> YOUR INSTRUCTIONS:
Set down, word for word, every line of the material below from the one containing "meinen Teig nicht selbst gemacht hätte, oder?" through the one containing "Основа пола", but none of its pictures.

> RECORDS FOR PROCESSING:
[Start of Attachment]

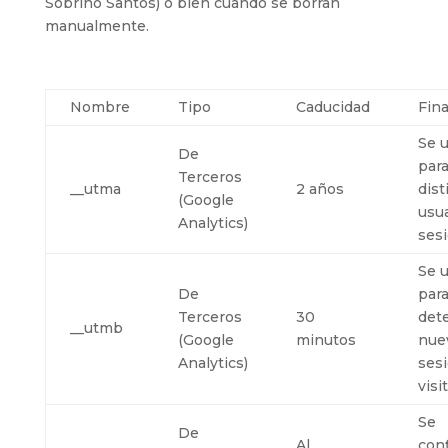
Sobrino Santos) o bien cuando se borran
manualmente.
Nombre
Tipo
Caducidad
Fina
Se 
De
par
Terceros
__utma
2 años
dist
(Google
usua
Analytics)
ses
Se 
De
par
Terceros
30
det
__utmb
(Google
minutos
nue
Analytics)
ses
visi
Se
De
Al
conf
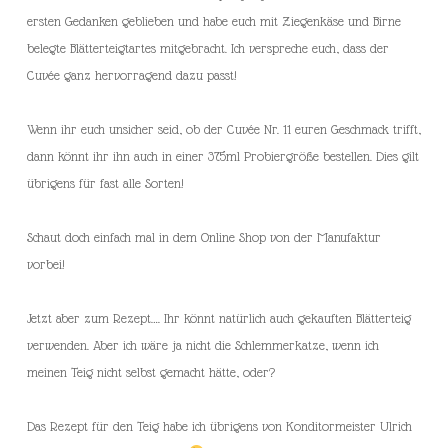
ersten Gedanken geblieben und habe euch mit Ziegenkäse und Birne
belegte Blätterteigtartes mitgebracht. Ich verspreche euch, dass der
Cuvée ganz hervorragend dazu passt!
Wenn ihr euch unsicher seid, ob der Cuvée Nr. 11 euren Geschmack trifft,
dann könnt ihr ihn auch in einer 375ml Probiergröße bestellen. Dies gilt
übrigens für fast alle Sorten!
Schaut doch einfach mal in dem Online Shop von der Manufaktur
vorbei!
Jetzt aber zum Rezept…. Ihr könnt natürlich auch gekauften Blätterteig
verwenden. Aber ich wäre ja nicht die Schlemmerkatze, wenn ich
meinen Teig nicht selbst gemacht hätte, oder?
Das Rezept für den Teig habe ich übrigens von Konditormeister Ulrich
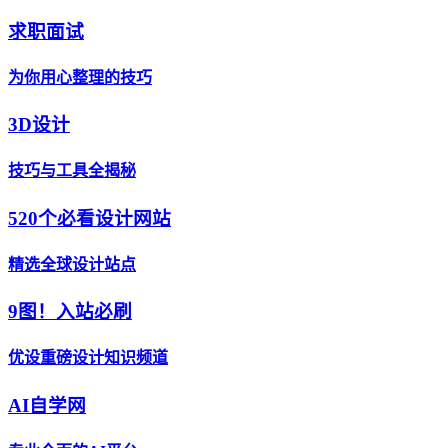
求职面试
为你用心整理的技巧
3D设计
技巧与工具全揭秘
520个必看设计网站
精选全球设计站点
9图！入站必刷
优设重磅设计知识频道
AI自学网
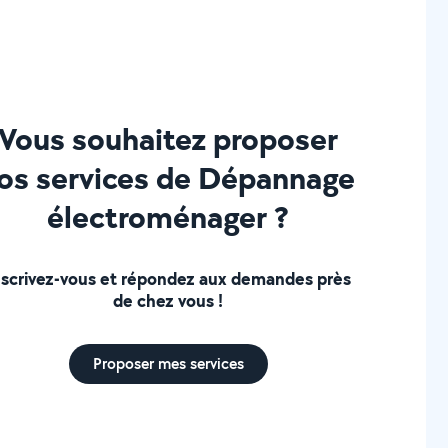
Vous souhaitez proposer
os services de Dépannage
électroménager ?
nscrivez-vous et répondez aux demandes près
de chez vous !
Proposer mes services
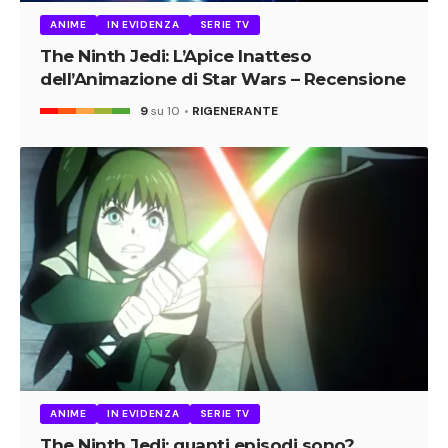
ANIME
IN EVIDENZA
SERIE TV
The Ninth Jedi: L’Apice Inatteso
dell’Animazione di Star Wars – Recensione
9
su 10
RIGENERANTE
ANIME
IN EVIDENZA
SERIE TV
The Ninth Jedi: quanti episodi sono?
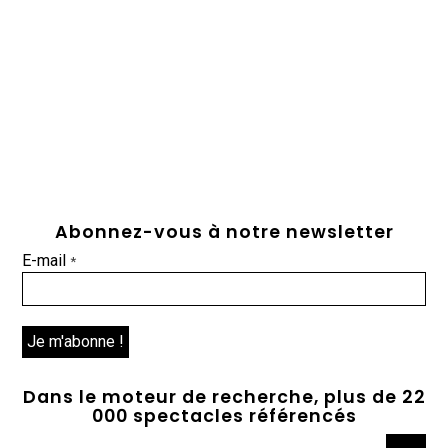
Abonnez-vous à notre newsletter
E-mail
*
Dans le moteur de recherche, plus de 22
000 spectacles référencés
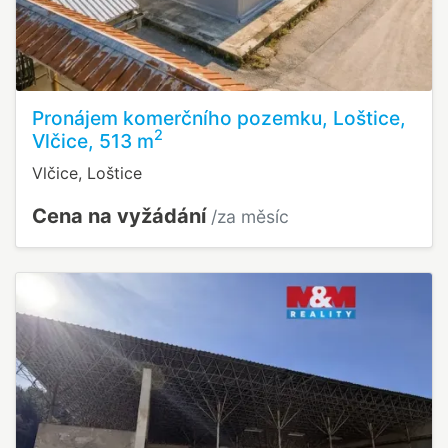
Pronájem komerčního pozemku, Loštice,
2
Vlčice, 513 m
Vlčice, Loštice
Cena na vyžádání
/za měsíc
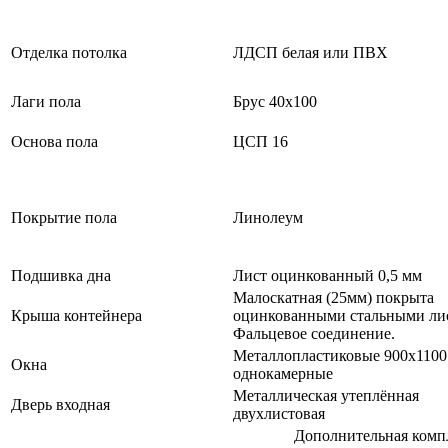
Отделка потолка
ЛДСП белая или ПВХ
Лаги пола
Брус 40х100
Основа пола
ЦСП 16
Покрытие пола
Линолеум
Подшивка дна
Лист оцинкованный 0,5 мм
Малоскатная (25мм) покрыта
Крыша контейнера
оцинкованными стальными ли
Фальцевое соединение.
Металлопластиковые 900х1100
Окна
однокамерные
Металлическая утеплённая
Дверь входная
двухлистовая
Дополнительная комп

[End of Attachment]

> EXERCISE ANSWER:
meinen Teig nicht selbst gemacht hätte, oder?
Das Rezept für den Teig habe ich übrigens von Konditormeister Ulrich
求职面试
为你用心整理的技巧
3D设计
技巧与工具全揭秘
520个必看设计网站
精选全球设计站点
9图！入站必刷
优设重磅设计知识频道
AI自学网
Vous souhaitez proposer
os services de Dépannage
électroménager ?
nscrivez-vous et répondez aux demandes près
de chez vous !
Proposer mes services
ANIME
IN EVIDENZA
SERIE TV
The Ninth Jedi: L’Apice Inatteso
dell’Animazione di Star Wars – Recensione
9
su 10
RIGENERANTE
ANIME
IN EVIDENZA
SERIE TV
The Ninth Jedi: quanti episodi sono?
Abonnez-vous à notre newsletter
E-mail
*
Dans le moteur de recherche, plus de 22
000 spectacles référencés
Pronájem komerčního pozemku, Loštice,
2
Vlčice, 513 m
Vlčice, Loštice
Cena na vyžádání
/za měsíc
Отделка потолка
ЛДСП белая или ПВХ
Лаги пола
Брус 40х100
Основа пола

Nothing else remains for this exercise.